The hook fires **after** tier filtering (eligible models are known) and **before** capability scoring (scores have not been computed yet). A hook can override selection entirely or return `undefined` to let scoring proceed normally.
**Registering a handler:**
```typescript
pi.on("before_model_select", async (event) => {
const { unitType, unitId, classification, taskMetadata, eligibleModels, phaseConfig } = event;
// Custom routing strategy: always use gemini for research tasks
if (unitType.startsWith("research-")) {
const gemini = eligibleModels.find(id => id.includes("gemini"));
if (gemini) return { modelId: gemini };
}
// Return undefined to let capability scoring proceed
return undefined;
});
```
**Event payload:**
| Field | Type | Description |
|-------|------|-------------|
| `unitType` | `string` | The unit type being dispatched (e.g., `"execute-task"`) |
| `unitId` | `string` | Unique identifier for this unit dispatch |
| `classification` | `{ tier, reason, downgraded }` | The complexity classification result |
| `taskMetadata` | `Record<string, unknown> \| undefined` | Task metadata extracted from the unit plan |
| `eligibleModels` | `string[]` | Models eligible for the classified tier |
| `phaseConfig` | `{ primary, fallbacks } \| undefined` | The user's configured model for this phase |
**Return value:** `{ modelId: string }` to override selection, or `undefined` to defer to capability scoring.
**First-override-wins:** If multiple extensions register handlers, the first one to return a non-undefined result wins. Subsequent handlers are not called.

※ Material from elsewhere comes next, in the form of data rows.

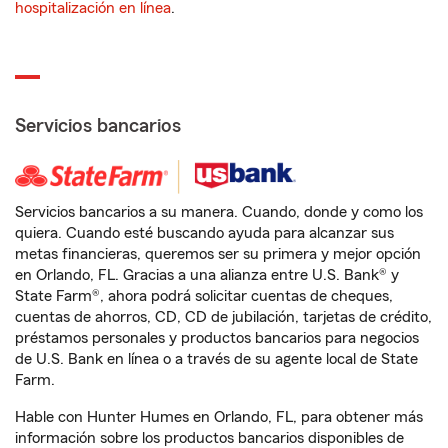
hospitalización en línea
.
Servicios bancarios
Servicios bancarios a su manera. Cuando, donde y como los
quiera. Cuando esté buscando ayuda para alcanzar sus
metas financieras, queremos ser su primera y mejor opción
en Orlando, FL. Gracias a una alianza entre U.S. Bank® y
State Farm®, ahora podrá solicitar cuentas de cheques,
cuentas de ahorros, CD, CD de jubilación, tarjetas de crédito,
préstamos personales y productos bancarios para negocios
de U.S. Bank en línea o a través de su agente local de State
Farm.
Hable con Hunter Humes en Orlando, FL, para obtener más
información sobre los productos bancarios disponibles de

## Complexity Classification
Units are classified using pure heuristics — no LLM calls, sub-millisecond:
### Unit Type Defaults
| Unit Type | Default Tier |
|-----------|-------------|
| `complete-slice`, `run-uat` | Light |
| `research-*`, `plan-*`, `complete-milestone` | Standard |
| `execute-task` | Standard (upgraded by task analysis) |
| `replan-slice`, `reassess-roadmap` | Heavy |
| `hook/*` | Light |
### Task Plan Analysis
For `execute-task` units, the classifier analyzes the task plan:
| Signal | Simple → Light | Complex → Heavy |
|--------|---------------|----------------|
| Step count | ≤ 3 | ≥ 8 |
| File count | ≤ 3 | ≥ 8 |
| Description length | < 500 chars | > 2000 chars |
| Code blocks | — | ≥ 5 |
| Complexity keywords | None | Present |
**Complexity keywords:** `research`, `investigate`, `refactor`, `migrate`, `integrate`, `complex`, `architect`, `redesign`, `security`, `performance`, `concurrent`, `parallel`, `distributed`, `backward compat`
### Adaptive Learning
The routing history (`.sf/routing-history.json`) tracks success/failure per tier per unit type. If a tier's failure rate exceeds 20% for a given pattern, future classifications are bumped up. User feedback (`over`/`under`/`ok`) is weighted 2× vs automatic outcomes.
## Interaction with Token Profiles
Dynamic routing and token profiles are complementary:
- **Token profiles** (`budget`/`balanced`/`quality`) control phase skipping and context compression
- **Dynamic routing** controls per-unit model selection within the configured phase model
When both are active, token profiles set the baseline models and dynamic routing further optimizes within those baselines. The `budget` token profile + dynamic routing provides maximum cost savings.
## Cost Table
The router includes a built-in cost table for common models, used for cross-provider cost comparison. Costs are per-million tokens (input/output):
| Model | Input | Output |
|-------|-------|--------|
| claude-haiku-4-5 | $0.80 | $4.00 |
| claude-sonnet-4-6 | $3.00 | $15.00 |
| claude-opus-4-6 | $15.00 | $75.00 |
| gpt-4o-mini | $0.15 | $0.60 |
| gpt-4o | $2.50 | $10.00 |
| gemini-2.0-flash | $0.10 | $0.40 |
The cost table is used for comparison only — actual billing comes from your provider.